TRY IT: Give the number of lines in these entries that contain the string "build", with no further comment.

-- ENTRIES PROVIDED follows --

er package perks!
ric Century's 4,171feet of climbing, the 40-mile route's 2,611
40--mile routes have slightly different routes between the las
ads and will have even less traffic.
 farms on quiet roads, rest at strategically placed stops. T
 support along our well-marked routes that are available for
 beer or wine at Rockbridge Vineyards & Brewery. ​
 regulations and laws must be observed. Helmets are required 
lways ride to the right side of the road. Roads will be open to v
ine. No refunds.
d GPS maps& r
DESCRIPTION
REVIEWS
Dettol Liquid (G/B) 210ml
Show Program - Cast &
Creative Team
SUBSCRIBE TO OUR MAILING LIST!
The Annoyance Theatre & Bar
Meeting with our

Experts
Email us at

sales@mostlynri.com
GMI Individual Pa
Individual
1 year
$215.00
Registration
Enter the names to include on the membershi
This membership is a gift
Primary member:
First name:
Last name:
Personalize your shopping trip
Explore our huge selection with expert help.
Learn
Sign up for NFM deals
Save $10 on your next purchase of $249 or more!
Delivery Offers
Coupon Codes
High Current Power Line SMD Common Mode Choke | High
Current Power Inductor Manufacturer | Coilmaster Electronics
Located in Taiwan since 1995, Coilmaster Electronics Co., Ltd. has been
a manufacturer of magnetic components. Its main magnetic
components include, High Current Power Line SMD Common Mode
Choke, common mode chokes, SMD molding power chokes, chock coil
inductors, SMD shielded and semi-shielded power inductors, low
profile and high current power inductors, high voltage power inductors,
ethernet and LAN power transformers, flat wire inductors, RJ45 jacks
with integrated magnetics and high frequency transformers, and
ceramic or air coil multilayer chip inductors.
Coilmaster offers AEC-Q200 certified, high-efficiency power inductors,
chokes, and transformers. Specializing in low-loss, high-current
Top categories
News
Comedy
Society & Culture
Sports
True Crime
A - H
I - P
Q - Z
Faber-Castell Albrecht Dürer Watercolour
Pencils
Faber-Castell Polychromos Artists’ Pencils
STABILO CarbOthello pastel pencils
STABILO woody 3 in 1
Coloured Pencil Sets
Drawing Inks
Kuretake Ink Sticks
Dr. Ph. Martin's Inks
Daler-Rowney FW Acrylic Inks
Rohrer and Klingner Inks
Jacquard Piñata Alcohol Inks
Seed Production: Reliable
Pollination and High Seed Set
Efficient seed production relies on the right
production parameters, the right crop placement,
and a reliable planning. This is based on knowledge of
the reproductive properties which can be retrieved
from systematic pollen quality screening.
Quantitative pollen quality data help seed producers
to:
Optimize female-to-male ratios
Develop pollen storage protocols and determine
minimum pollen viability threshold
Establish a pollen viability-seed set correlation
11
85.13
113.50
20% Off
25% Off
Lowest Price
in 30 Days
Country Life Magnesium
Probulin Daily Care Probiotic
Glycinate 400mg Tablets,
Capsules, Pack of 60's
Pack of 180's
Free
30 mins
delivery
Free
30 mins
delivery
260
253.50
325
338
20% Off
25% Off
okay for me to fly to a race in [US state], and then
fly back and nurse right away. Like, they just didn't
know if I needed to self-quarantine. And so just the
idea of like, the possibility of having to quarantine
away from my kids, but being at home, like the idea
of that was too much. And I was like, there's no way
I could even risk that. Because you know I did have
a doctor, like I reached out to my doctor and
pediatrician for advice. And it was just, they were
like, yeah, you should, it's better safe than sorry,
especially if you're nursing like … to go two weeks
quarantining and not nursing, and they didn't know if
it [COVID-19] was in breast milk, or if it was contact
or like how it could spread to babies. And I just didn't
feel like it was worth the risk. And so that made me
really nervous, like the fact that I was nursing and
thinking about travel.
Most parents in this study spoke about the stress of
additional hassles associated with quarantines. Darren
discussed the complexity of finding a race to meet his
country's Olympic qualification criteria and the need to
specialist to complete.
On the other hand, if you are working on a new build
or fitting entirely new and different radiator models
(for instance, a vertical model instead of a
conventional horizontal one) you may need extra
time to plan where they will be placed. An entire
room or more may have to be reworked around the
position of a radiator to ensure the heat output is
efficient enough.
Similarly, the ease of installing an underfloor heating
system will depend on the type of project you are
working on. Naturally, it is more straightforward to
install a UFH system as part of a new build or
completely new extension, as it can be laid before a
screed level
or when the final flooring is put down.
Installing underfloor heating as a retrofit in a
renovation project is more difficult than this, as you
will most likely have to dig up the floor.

-- ENTRIES PROVIDED concluded --

SOLUTION FOR THIS EXERCISE: 2